According to current theory, the formation of the planets of our solar system occurred as a result of collisions between increasingly large bodies of matter within a flattened cloud of matter circling the early Sun, known as a protoplanetary disk. Essentially, through accretion, these collisions led to larger and larger masses clumping together. In eight cases, enough matter was present in a given orbital region to form the masses we now call planets, which were then pulled into spherical shapes by the force of their own gravity. The process of formation was slightly different in the close-in rocky planets (sometimes called “terrestrial” planets, because of their rough resemblance to Earth) than in the more distant gas giants.

This theory is known as the nebula theory or nebular hypothesis. It was originally developed during the Enlightenment period but subsequently considered a failed theory, until new twentieth-century evidence was able to confirm a variant of the theory by observing protoplanetary disks around young stars elsewhere in the galaxy.

The birth of the planets was preceded by the birth of the Sun itself, as a result of a similar process of accretion in which an enormous amount of matter from a large, dispersed giant molecular cloud was drawn inward by its own gravity, forming large clumps of hydrogen and helium gas. Eventually, the increased heat and pressure generated at the centre of this collapse was sufficient to begin fusing hydrogen together, and the core of our Sun was born.

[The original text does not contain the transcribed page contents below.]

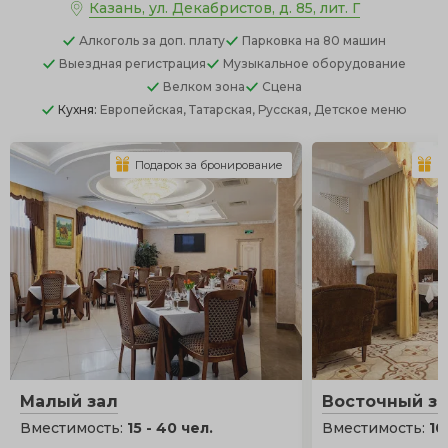
Казань, ул. Декабристов, д. 85, лит. Г
Алкоголь
за доп. плату
Парковка
на 80 машин
Выездная регистрация
Музыкальное оборудование
Велком зона
Сцена
Кухня:
Европейская, Татарская, Русская, Детское меню
Подарок за бронирование
П
Малый зал
Восточный з
Вместимость:
15 - 40 чел.
Вместимость:
10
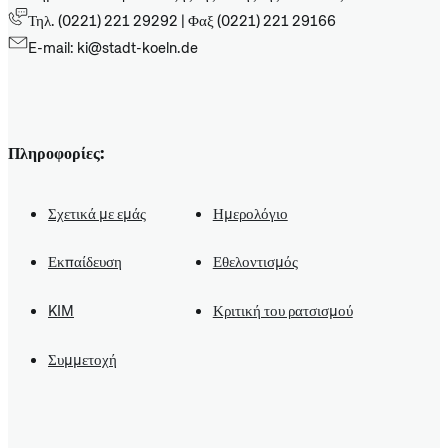
Τηλ. (0221) 221 29292 | Φαξ (0221) 221 29166
E-mail: ki@stadt-koeln.de
Πληροφορίες:
Σχετικά με εμάς
Ημερολόγιο
Εκπαίδευση
Εθελοντισμός
KIM
Κριτική του ρατσισμού
Συμμετοχή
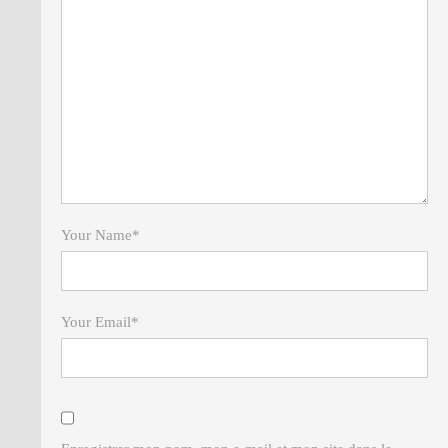
Your Name
*
Your Email
*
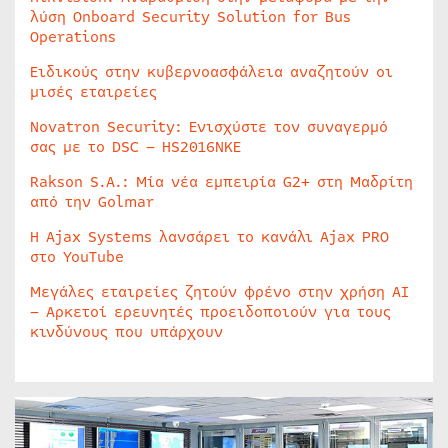
λύση Onboard Security Solution for Bus
Operations
Ειδικούς στην κυβερνοασφάλεια αναζητούν οι
μισές εταιρείες
Novatron Security: Ενισχύστε τον συναγερμό
σας με το DSC – HS2016NKE
Rakson S.A.: Μία νέα εμπειρία G2+ στη Μαδρίτη
από την Golmar
Η Ajax Systems λανσάρει το κανάλι Ajax PRO
στο YouTube
Μεγάλες εταιρείες ζητούν φρένο στην χρήση AI
– Αρκετοί ερευνητές προειδοποιούν για τους
κινδύνους που υπάρχουν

Beyond the Sun, the matter in the cloud flattened out into a disc shape orbiting the new star, known as a protoplanetary disk. It is within the protoplanetary disk that the planets were later born, essentially as a result of a similar process as occurred within the Sun itself, except based on collisions between dust and rocky debris. Matter in this disk, like the gas which formed the Sun, collided frequently over time and stuck together. Eventually this process of accretion continued until planet-sized formations emerged. In astronomical terms, because of the density of matter in the cloud this process occurred extraordinarily quickly, probably on the order of hundreds of thousands or millions of years. (In contrast, the total age of the solar system today is measured in billions.)

The inner rocky planets formed relatively close to the Sun, where the heat given off by the star was high enough that methane and water remained gaseous. This meant that the bodies which formed in our region could consist only of metals, with their higher melting points: iron, silicate, and so on. The current theory suggests they actually formed farther from the Sun than their current orbits, but were slowed and pulled inward as a result of drag from matter and gas within the protoplanetary disk.

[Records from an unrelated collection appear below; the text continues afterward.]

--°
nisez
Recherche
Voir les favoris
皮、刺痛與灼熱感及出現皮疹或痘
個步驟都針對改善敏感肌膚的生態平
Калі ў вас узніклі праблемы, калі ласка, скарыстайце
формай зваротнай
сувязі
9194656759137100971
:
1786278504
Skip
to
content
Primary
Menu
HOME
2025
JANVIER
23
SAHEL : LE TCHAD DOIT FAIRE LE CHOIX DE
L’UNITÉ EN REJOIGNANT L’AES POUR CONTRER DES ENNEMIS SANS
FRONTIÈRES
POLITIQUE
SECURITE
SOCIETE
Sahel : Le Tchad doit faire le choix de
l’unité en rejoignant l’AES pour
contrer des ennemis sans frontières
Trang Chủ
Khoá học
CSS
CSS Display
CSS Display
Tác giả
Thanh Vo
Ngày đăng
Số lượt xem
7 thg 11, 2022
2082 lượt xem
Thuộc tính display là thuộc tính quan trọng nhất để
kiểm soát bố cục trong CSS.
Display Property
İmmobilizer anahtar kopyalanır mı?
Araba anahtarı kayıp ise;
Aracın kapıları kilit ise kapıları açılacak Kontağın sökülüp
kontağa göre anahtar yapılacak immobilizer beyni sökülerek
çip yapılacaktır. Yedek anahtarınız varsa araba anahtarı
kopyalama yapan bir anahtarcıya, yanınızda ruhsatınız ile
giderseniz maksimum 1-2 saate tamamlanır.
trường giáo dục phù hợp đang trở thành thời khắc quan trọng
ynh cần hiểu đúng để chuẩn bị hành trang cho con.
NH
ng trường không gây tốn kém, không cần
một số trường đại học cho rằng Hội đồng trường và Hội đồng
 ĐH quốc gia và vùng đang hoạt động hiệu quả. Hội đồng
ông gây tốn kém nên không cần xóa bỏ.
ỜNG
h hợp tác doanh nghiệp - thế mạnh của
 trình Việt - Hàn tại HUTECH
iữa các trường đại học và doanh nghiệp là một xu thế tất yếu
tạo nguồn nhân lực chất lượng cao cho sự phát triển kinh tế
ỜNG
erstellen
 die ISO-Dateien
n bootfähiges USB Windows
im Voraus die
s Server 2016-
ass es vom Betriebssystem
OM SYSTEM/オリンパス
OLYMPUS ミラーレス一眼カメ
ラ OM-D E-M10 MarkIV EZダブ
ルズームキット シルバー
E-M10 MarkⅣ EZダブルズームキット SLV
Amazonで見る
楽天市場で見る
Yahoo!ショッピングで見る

Slightly farther out lies the denser body of pre-planetary material we know as the Asteroid Belt. Previously, many believed that the Asteroid Belt was the debris left over when an ancient ninth planet was destroyed. Today, the model suggests that no planet ever existed within the Asteroid Belt. Despite its dense appearance on maps of the solar system, most of the space in the belt is empty (which is why spacecraft have traversed it multiple times without difficulty) and overall it is no more massive than a large moon, rather than a planet. Jupiter’s massive gravity, moreover, probably prevented planetary formation from occurring.

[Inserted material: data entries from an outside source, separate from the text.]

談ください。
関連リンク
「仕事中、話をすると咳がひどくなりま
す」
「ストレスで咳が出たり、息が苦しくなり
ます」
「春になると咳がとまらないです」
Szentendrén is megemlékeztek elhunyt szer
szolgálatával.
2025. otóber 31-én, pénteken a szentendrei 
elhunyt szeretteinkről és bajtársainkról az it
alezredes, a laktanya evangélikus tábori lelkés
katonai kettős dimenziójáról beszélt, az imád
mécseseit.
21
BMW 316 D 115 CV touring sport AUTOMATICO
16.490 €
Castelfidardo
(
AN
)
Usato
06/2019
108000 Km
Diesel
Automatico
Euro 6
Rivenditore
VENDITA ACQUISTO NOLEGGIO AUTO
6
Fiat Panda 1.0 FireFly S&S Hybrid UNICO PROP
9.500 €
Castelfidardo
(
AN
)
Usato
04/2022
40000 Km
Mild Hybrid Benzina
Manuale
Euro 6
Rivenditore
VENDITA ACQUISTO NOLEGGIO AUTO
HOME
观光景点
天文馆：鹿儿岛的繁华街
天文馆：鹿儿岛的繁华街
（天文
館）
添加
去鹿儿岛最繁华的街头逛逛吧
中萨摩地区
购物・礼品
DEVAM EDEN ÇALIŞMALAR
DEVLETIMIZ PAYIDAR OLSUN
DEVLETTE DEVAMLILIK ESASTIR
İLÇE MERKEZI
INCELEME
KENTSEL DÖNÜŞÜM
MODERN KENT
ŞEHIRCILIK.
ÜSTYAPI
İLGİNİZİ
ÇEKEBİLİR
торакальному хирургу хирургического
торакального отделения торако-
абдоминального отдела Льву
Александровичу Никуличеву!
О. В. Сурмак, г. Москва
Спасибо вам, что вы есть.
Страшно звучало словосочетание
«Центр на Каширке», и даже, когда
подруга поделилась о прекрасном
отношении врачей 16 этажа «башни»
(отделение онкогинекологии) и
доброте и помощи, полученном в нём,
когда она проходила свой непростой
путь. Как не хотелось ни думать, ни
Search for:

The region of the Asteroid Belt is significant for another reason, however. At some point between Mars and Jupiter lies the so-called frost line, the point at which the Sun’s heat is no longer enough to keep water and methane consistently in gas form. Beyond that point planetary formation takes a quite different course.

Rather than being small rocky bodies, in the outer solar system planets can form in a process somewhat more analogous to that which created the Sun. This meant that the initial process of planetary formation involved not only rock but ice, as well – enough ice to make the planets much smaller than their inner-system neighbours. This, in turn, coupled with their distance from the Sun, allowed them to begin attracting not only matter but large amounts of hydrogen and helium gas from the remains of the nebular cloud. This process describes the two closer-in gas giants, Jupiter and Saturn, which lie closest to the frost line. Much farther out, Neptune and Uranus formed in even colder regions, and therefore possess higher proportions of ice. They are sometimes referred to as “ice giants” to mark the difference in composition.

Beyond Neptune, there was still a substantial amount of mass present in the form of gas and rocks. However, this was dispersed over a far larger region of space than the inner solar system. This area – an inner, comparatively dense population called the Kuiper Belt, and then an even more distant region called the Scattered Disk – therefore has many small objects, including comets and the equivalent of asteroids, but no large objects currently classified as planets. Only a handful of these, like Pluto and Eris, have been large enough to collapse into spherical shapes under their own gravity, but all of these are noticeably smaller than our own Moon.